「兄さん、起きてください。もう起きる時間ですよ?」
小さい頃から続く毎日の日課。
幸せそうな顔をして眠る兄さんを優しく起こし、兄さんと一緒に朝食を食べる。
「兄さん兄さん、お口にケチャップが……」
人差し指を口に近づけ、拭おうとしたその時――バシッと手を掴まれる。
「ほんと?ありがとう」
そしてハンカチで拭われてしまう。
「あたいが拭おうとしたのに!!」
「それじゃ朱音が汚くなっちゃうよ」
「兄さん……!」
身支度をして、高校へ登校する。
ああ、兄さんと登校できるなんてどんなに幸せか……!
学校では恥ずかしがって一緒に居られず、唯一2人きりになれるのはこの登校時間……!
「朱音、昨日は学校でなにしてたの?」
これはこの時間の定番の会話。
「昨日も変わらず……あ、いえ。
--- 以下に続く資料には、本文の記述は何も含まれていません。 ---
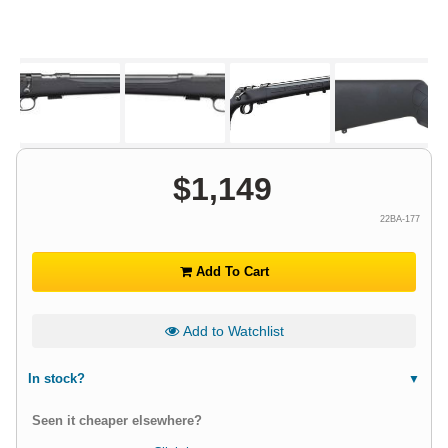
$
1,149
22BA-177
Add To Cart
Add to Watchlist
In stock?
Seen it cheaper elsewhere?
そういえば生徒会長に脅されましたわ!」
「脅された?涼雅くんに?」
「はい、俺に付きあえって……。昨日はそう言われた後、彼はどこかに行ってしまったの……」
「そうなんだ……。でも涼雅くんは良い人だから変なことはされないと思うけど……」
変なこと!?変なことってなんですの!??
兄さんはなにを想像していますの!?まさかあたいがっ……!そんなっ!は恥ずかしいですわっ!!